Costs are coming down: super funds

The superannuation industry sprang to its own defence in response to cost criticisms.

The Australian superannuation industry sprang to its own defence yesterday in response to the Grattan Institute’s weekend attack on its excessive costs, entitled “The $10 billion Super Sting’’.

The institute said Australians were paying $20bn a year to manage their super, about twice what they should be, because of a number of issues including poor design.

It cited disengaged employers and employees, the complexity of the super system and a lack of price competition, saying that every time a new product or service was introduced, savings were almost entirely lost.

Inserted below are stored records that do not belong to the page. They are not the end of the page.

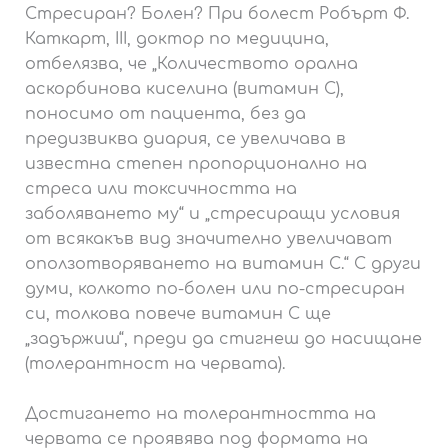
Стресиран? Болен? При болест Робърт Ф.
Каткарт, III, доктор по медицина,
отбелязва, че „Количеството орална
аскорбинова киселина (витамин С),
поносимо от пациента, без да
предизвиква диария, се увеличава в
известна степен пропорционално на
стреса или токсичността на
заболяването му“ и „стресиращи условия
от всякакъв вид значително увеличават
оползотворяването на витамин С.“ С други
думи, колкото по-болен или по-стресиран
си, толкова повече витамин С ще
„задържиш“, преди да стигнеш до насищане
(толерантност на червата).
Достигането на толерантността на
червата се проявява под формата на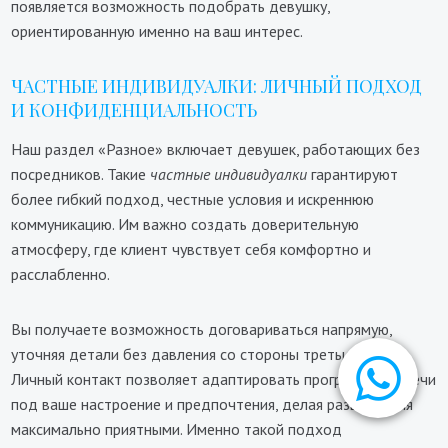
появляется возможность подобрать девушку,
ориентированную именно на ваш интерес.
ЧАСТНЫЕ ИНДИВИДУАЛКИ: ЛИЧНЫЙ ПОДХОД
И КОНФИДЕНЦИАЛЬНОСТЬ
Наш раздел «Разное» включает девушек, работающих без
посредников. Такие
частные индивидуалки
гарантируют
более гибкий подход, честные условия и искреннюю
коммуникацию. Им важно создать доверительную
атмосферу, где клиент чувствует себя комфортно и
расслабленно.
Вы получаете возможность договариваться напрямую,
уточняя детали без давления со стороны третьих лиц.
Личный контакт позволяет адаптировать программу встречи
под ваше настроение и предпочтения, делая развлечения
максимально приятными. Именно такой подход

Pauline Vamos, CEO of the Association of Superannuation Funds of Australia, agreed that costs had been too high but said they were coming down, adding there were a number of systemic differences between Australian super and systems overseas, which the Grattan report said had lower costs.

The report said although the overall fees and expenses in APRA-regulated Australian super funds had dropped from 1.38 per cent in 2000 to 1.23 per cent now, “at that pace it will be 50 years before Australia attains even the median expenses achieved today by funded pension systems in OECD countries’’.

It said major government-managed funds in the US, Britain and Sweden had management fees of 0.04, 0.36 and 0.4 per cent, respectively.

A further suggestion in the report, which tallies with a proposal made in 2012 by the Productivity Commission, is to follow the Chilean model and compel managers to go in for a competitive tender process every two years to manage low fee default super funds.

Ms Vamos said it was difficult to compare Australia with other countries because of structural differences that made overseas systems cheaper.

“We’re competing against centralised superannuation schemes run by governments, for instance, and defined benefit schemes that have lower investment costs but which in many cases have proved extremely difficult to fund without government assistance.’’

The Financial Services Council, which represents the retail super industry that attracted most of the Grattan report’s criticism on costs, said there had been a measurable downward trend in fee costs since 2002.

A spokesman said fees had dropped from 1.37 per cent a year in 2002 to 1.12 per cent in 2013, a reduction of 18 per cent, over that period.

Meanwhile, the self-managed superannuation sector, which is our fastest-growing area and now represents about $500bn of the total $1.7 trillion now being managed on behalf of potential and actual retirees, noted that its costs were dropping faster than anyone else’s.

ATO figures say the SMSF sector grew by 37 per cent between 2008 and 2013, compared with industry funds growing by 27 per cent and retail funds growing by 17 per cent over the same period. Andrea Slattery, chief executive of the Self-Managed Superannuation Professionals Association of Australia, said the 1.23 per cent a year quoted by the Grattan Insitutute as being average current Australian super fees did not include the fees paid by SMSFs.

“SMSF fees are falling thanks to improvements in efficiency and lower technology costs,’’ she said, noting that the 1.23 per cent average annual number for management fees quoted by Grattan researcher Jim Minifie did not take SMSFs into consideration.

She said the ATO had calculated in 2012 that SMSF fees had dropped from about 2 per cent in 2002 to 0.56 per cent per fund in 2012.

“Those are fund fees, not member fees, and most funds have two members so in those cases, the fee per member is half the fund fee.

“The Grattan report acknowledged that SMSF fees were assumed to be between 0.85 and 1 per cent per fund per year,’’ she added, indicating the Grattan report’s numbers were significantly above the ATO’s numbers.

Duncan Fairweather, CEO of the SMSF Owners’ Association of Australia, said that the cost issue was one of several factors driving superannuation savers to set up their own fund.

“As management costs eat into investment returns and reduce retirement income, many people are looking to SMSFs as a cheaper alternative to the major funds.

He said research showed that 75 per cent of Australia’s half a million SMSFs are competitive with or cheaper to run than the big managed funds.

And he quoted ATO numbers from 2012, which said that while SMSF funds performance was in line with traditional APRA regulated funds in periods of good sharemarket performance, losses in the bad years were less significant than those suffered by the APRA funds. “In the negative 2008-09 ­financial year, for instance, SMSFs went backwards by approximately 6.6 per cent while APRA regulated funds ­averaged a drop of more than 11 per cent,’’ he said.

However, in 2010-11 they were almost lineball, then APRA funds just ahead, and in 2011-12 SMSFs were marginally ahead.